The taxes, which attempt to charge visitors to popular destinations additional fees, are an attempt to cover the damage done by tourism, reported a news agency.
According to reports, the city of Edinburgh is weighing the merits of a Transient Visitor Levy (TVL), aka a tourist tax.
A brief, a post in the Edinburgh government website, explains, “A TVL or tourist tax is defined as an additional charge on visitors staying overnight in paid accommodation.”
According to the council, Edinburgh TVL is necessary and an appropriate way to secure future investment in the tourism industry.
The City Council in Scotland's biggest city has voted in favour of the £2 (USD 2.60) per day fee. The next step will be for members of the Scottish Parliament to approve the bill.

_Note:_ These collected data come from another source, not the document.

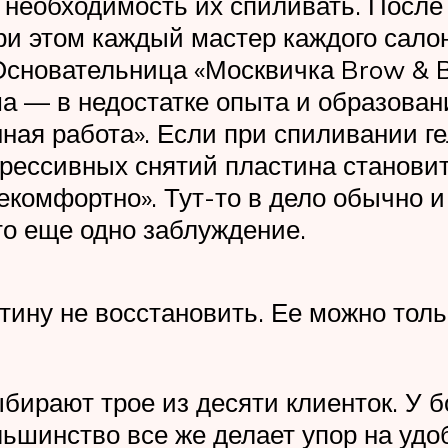
 необходимость их спиливать. После
ри этом каждый мастер каждого салон
 Основательница «Москвичка Brow & B
а — в недостатке опыта и образовани
енная работа». Если при спиливании 
грессивных снятий пластина становит
екомфортно». Тут-то в дело обычно и
то еще одно заблуждение.
ину не вос­становить. Ее можно тол
ирают трое из десяти клиенток. У бо
ьшин­ство все же делает упор на удоб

The daily fee will be exempted for visitors who opt to camp rather than book a hotel room or a bed and breakfast and will be maxed out at seven days.
Visitors who stay longer than a week would be charged a maximum of £14.
Should the bill pass, Edinburgh would join an increasing list of destinations who are turning to tourist taxes to maintain infrastructure and make up for lost revenues from visitors who don't stay overnight.
A similar tax is levied in Venice, where apart from the tourist tax for cruise ship passengers and other travellers not staying overnight, a new ruling has resulted in a €10 (USD 11) per person "disembarkment tax" for anyone who visits the city, including overnight guests.